What’s notable about the new SSPFPS, though, is that it’s not merely intended as a best practices guide from the AICPA’s PFP section about how (CPA) financial planners should try to conduct themselves. Because the PFP section’s Executive Committee has standard-setting authority under the AICPA, and most state boards of accountancy adopt AICPA standards as their own laws (and have in the case of SSPFPS), the effective result of the new rules is (in most if not all states) an enforceable set of professional standards under state law.
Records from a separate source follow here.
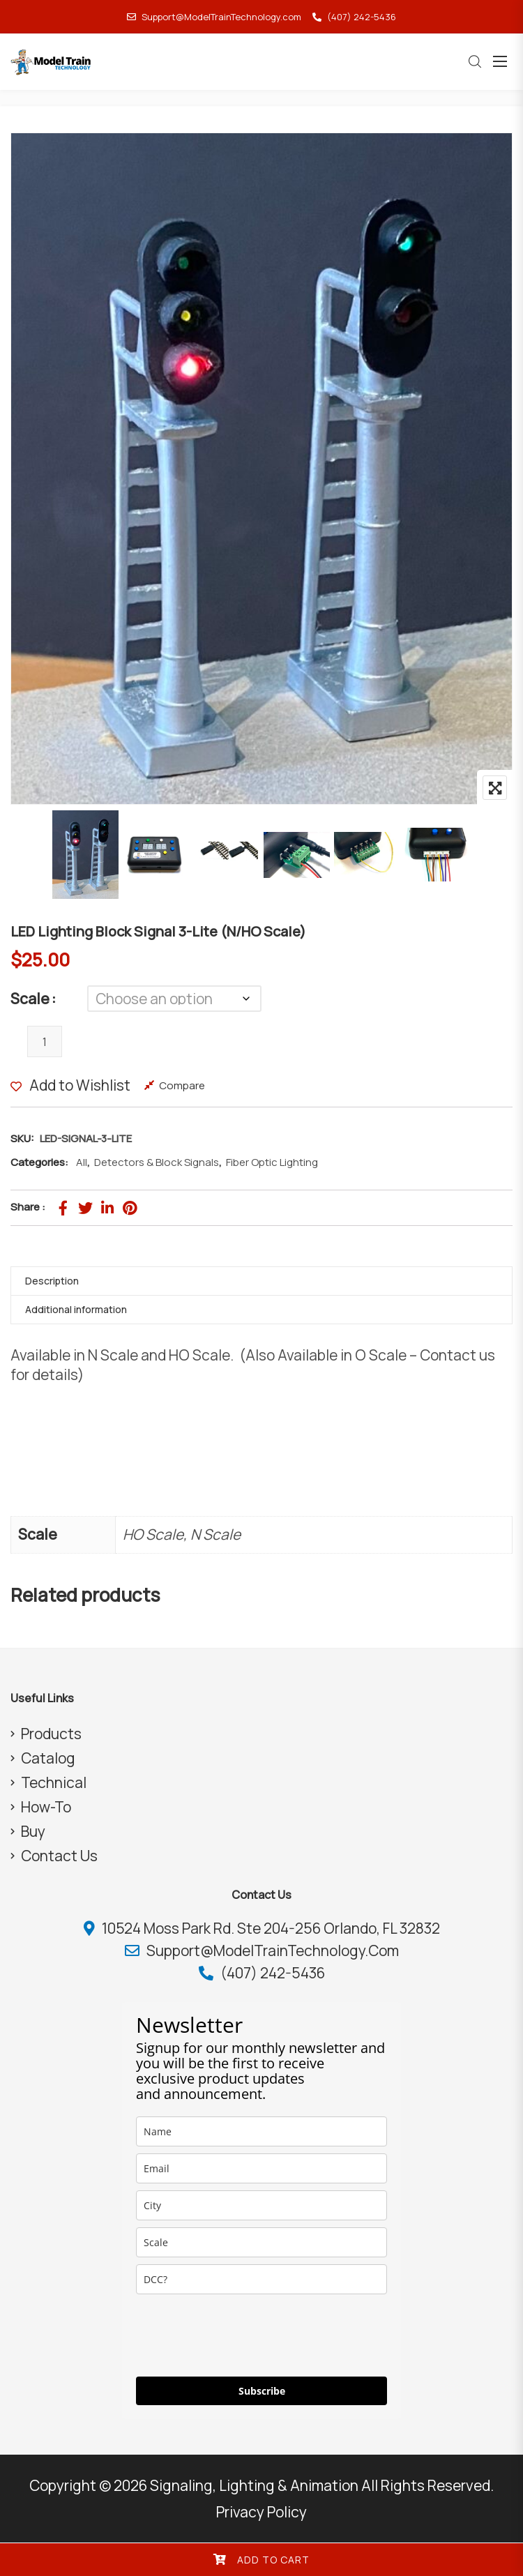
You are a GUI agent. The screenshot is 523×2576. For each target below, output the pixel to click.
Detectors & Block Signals (156, 1162)
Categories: (39, 1162)
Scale (30, 998)
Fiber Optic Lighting (272, 1162)
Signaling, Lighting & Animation (254, 2485)
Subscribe (261, 2390)
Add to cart (273, 2559)
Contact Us (59, 1855)
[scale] (261, 2242)
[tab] (261, 1281)
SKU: (22, 1138)
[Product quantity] (44, 1041)
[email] (261, 2168)
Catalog (48, 1758)
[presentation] (242, 2335)
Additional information (76, 1309)
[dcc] (261, 2279)
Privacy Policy (261, 2512)
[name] (261, 2131)
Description (52, 1280)
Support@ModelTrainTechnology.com (214, 16)
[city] (261, 2205)
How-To (46, 1806)
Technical (53, 1782)
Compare (182, 1085)
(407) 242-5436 (354, 16)
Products (51, 1733)
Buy (33, 1831)
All (81, 1162)
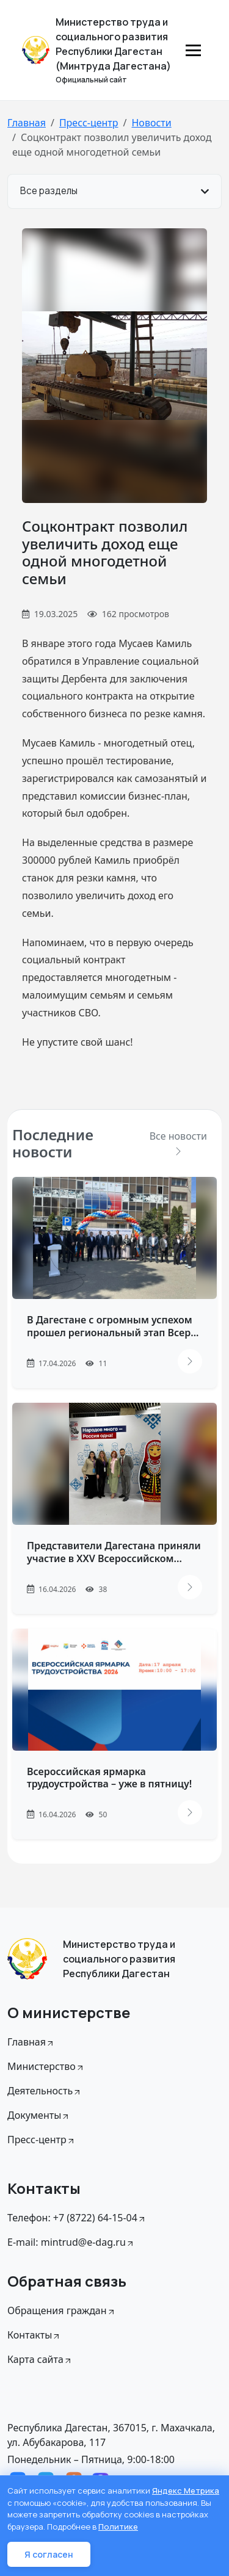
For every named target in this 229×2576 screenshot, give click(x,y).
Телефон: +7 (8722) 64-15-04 (77, 2217)
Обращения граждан (61, 2310)
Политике (118, 2526)
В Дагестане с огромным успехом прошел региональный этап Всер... (112, 1326)
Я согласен (48, 2554)
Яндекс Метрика (185, 2490)
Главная (26, 122)
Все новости (178, 1142)
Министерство (46, 2066)
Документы (38, 2115)
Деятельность (44, 2090)
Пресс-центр (88, 122)
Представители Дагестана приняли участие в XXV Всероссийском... (114, 1552)
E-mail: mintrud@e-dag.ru (71, 2242)
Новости (151, 122)
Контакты (34, 2335)
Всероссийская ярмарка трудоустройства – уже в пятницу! (109, 1778)
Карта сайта (40, 2359)
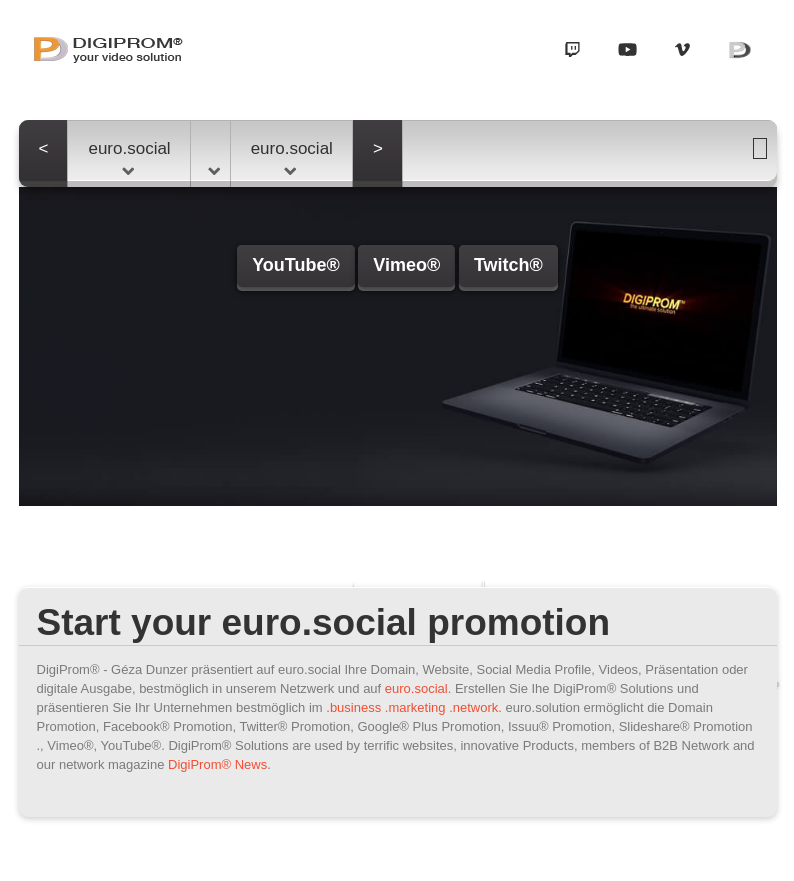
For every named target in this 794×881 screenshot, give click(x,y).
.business (353, 707)
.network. (475, 707)
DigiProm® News (217, 764)
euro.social (129, 157)
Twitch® (508, 265)
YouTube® (296, 265)
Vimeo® (406, 265)
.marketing (415, 707)
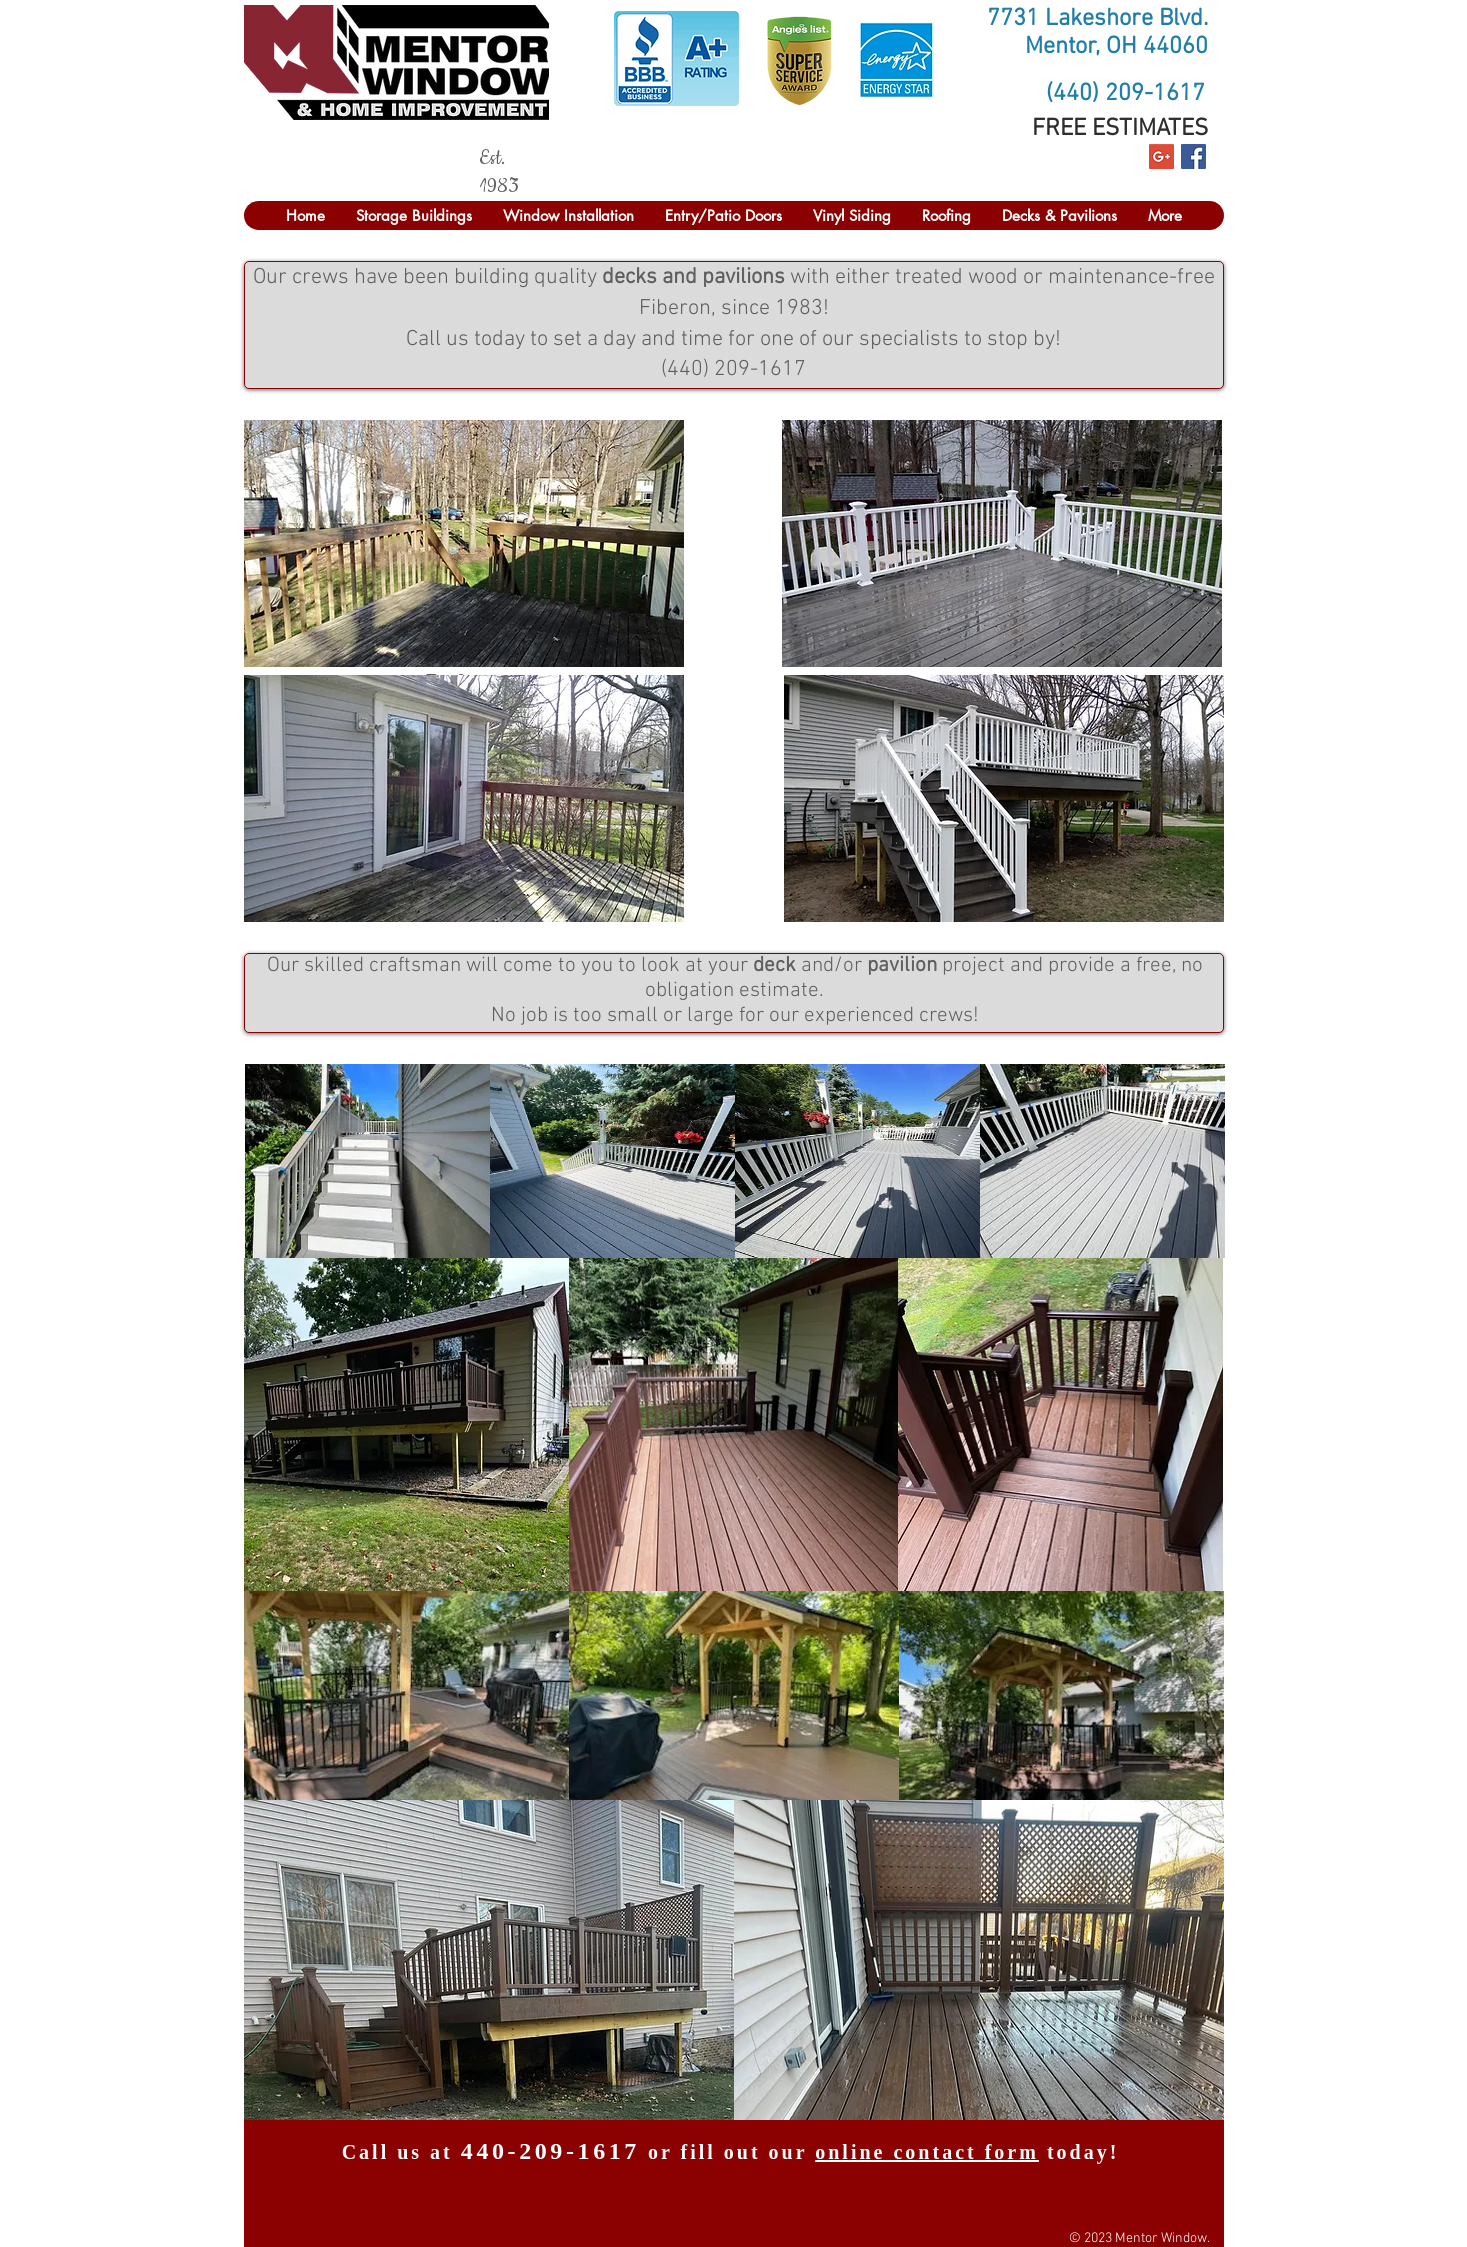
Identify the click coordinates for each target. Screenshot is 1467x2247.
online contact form (927, 2152)
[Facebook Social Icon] (1193, 156)
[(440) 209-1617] (1126, 95)
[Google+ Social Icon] (1161, 156)
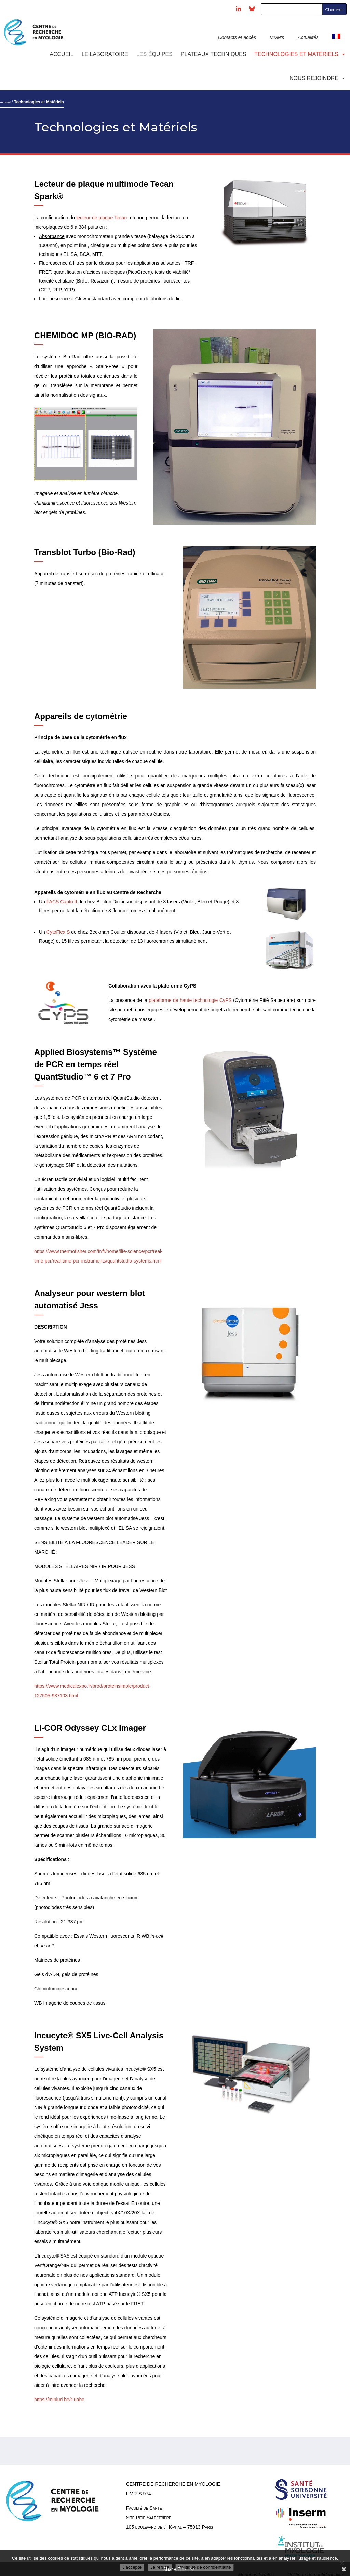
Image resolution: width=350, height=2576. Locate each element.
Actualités (308, 37)
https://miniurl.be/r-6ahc (59, 2399)
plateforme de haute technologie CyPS (190, 1000)
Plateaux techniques (213, 54)
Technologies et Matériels (300, 54)
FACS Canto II (61, 901)
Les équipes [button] (154, 54)
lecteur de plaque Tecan (101, 217)
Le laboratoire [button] (105, 54)
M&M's (277, 37)
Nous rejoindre (318, 78)
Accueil (61, 54)
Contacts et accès (237, 37)
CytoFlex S (58, 932)
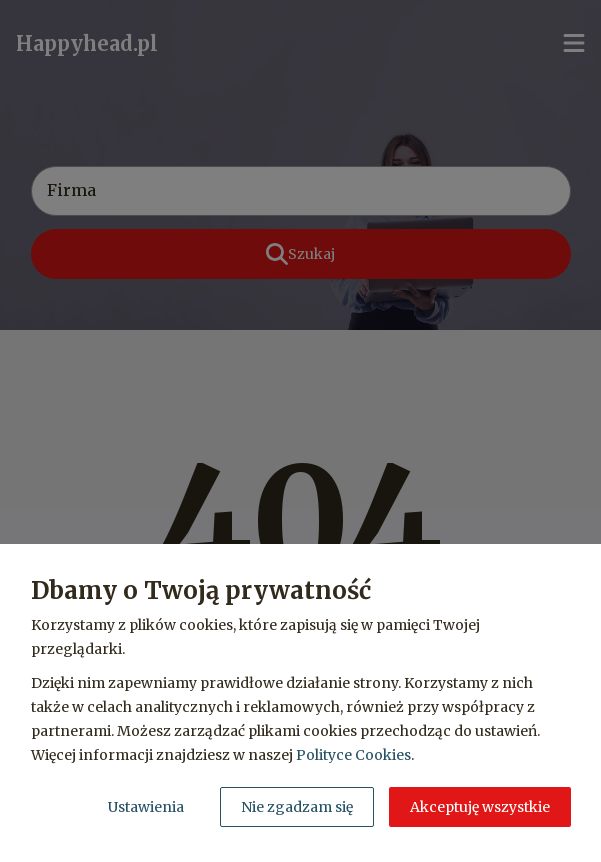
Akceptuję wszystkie (480, 807)
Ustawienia (146, 807)
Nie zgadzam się (297, 807)
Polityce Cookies (353, 755)
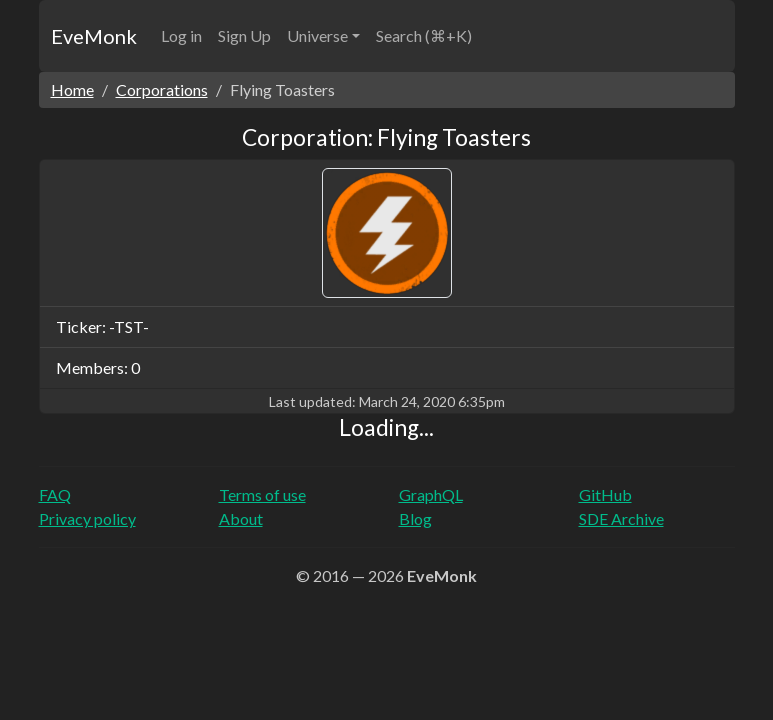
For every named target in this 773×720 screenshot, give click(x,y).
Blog (415, 518)
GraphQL (431, 494)
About (241, 518)
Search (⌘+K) (424, 35)
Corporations (162, 89)
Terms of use (262, 494)
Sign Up (244, 35)
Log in (181, 35)
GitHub (605, 494)
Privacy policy (87, 518)
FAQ (55, 494)
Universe (317, 35)
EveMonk (94, 36)
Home (72, 89)
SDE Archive (621, 518)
And for financial planners who want to claim that they're subject to the "highest standards" regarding the services they provide to their clients, the AICPA's new SSPFPS may represent a new highest bar in the profession... at least in terms of enforceable standards.
The bottom line, though, is that while technically CPA financial planners have already been required to adhere to the AICPA’s Code of Professional Conduct - including as it pertains to their financial planning services, which includes a fiduciary-like requirement to avoid conflicts of interest that impair objectivity, disclose potential conflicts of interest that do not impair objectivity, and always act in the best interests of their clients - the new SSPFPS provide significantly more in-depth guidance about how to conduct themselves appropriately, and in a manner that could potentially be enforced in a court of law! Which means that while the rules ultimately apply only to those subject to the SSPFPS in the first place (including both CPAs who work in a state where the state board of accountancy has adopted the standards, and even non-CPAs who are members of the AICPA and deliver personal financial planning), they nonetheless may represent the broadest and most enforceable fiduciary professional standard yet to financial planners - not just regarding investment activities but all financial planning duties - and a powerful potential precedent in the future regulation of financial planners.